Net porn seen by nine out of ten children ② • In another case, two brothers, aged 10 and 12, found homosexual images instead of the pictures of the pop band Boyzone that they were seeking. • Further cases involved a family with an eight-year-old boy and a girl of 10, in which the elder child found pictures of topless women after attempting to log on to a website about the Spice Girls. • A 13-year-old girl researching the White House found herself looking at a porn magazine site, while a 15-year-old girl researching "money" found a prostitution website. • Sonia Livingstone, a professor of social pyschology at the LSE, who conducted the research, said that such experiences were common. "From my research, nearly all - 90 per cent - of the children had seen some kind of pornographic content. The numbers engaging in chat with people they had never met was about half.

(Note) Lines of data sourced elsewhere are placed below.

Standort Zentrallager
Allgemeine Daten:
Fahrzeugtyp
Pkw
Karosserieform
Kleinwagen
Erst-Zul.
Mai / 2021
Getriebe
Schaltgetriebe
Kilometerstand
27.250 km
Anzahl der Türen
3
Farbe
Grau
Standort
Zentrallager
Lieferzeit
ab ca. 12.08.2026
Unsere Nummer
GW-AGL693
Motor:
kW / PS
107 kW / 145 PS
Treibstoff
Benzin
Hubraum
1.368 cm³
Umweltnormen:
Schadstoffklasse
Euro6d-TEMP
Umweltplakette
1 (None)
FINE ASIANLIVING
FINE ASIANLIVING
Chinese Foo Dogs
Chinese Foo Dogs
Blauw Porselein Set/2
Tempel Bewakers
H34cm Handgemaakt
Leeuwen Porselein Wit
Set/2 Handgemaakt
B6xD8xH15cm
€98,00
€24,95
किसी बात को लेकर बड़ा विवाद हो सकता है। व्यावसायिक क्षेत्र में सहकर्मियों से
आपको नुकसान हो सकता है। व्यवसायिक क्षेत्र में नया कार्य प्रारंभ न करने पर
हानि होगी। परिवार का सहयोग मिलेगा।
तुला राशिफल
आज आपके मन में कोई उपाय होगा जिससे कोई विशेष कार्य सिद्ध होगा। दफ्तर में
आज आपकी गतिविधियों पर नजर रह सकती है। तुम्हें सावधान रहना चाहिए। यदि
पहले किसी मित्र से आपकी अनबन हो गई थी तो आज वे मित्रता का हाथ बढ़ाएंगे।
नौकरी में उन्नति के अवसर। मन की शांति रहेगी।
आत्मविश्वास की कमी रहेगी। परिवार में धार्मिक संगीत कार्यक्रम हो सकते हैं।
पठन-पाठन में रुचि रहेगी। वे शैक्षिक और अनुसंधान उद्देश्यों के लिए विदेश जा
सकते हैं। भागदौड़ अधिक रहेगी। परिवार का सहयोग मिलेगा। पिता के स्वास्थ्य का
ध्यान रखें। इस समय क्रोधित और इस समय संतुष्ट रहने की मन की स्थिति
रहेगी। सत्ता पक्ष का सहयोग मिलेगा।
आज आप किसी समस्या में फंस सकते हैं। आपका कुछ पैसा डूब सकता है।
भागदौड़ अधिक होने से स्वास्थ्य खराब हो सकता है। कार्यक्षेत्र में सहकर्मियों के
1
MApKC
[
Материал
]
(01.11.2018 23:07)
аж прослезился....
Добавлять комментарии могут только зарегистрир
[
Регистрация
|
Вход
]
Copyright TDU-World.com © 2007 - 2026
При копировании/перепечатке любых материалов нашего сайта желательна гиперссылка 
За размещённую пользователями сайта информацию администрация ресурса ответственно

Net porn seen by nine out of ten children③ • "I observed one long flirtation between a 15-year-old girl and a man of 32 that seemed to be the kind of communication that could easily go wrong." • Prof Livingstone emphasised, however, that there was a danger of overreacting to the hazards of the internet. Although some children deliberately sought pornography, most young people swiftly shut down sex websites if they came across them. • "The concerns about safety, which are very much at the top of the public agenda, need to be balanced with concerns about computer literacy," said Prof Livingstone. • "What we don't want to do is create an environment that is so sensitive to safety that we don't give children the encouragement and freedom to develop the internet skills that are becoming a prerequisite of everyday life. • Prof Livingstone's research will be published in a report for the Institute of Public Policy Research. It is based on a year-long study of 30 families and responses from pupils and teachers in 10 schools.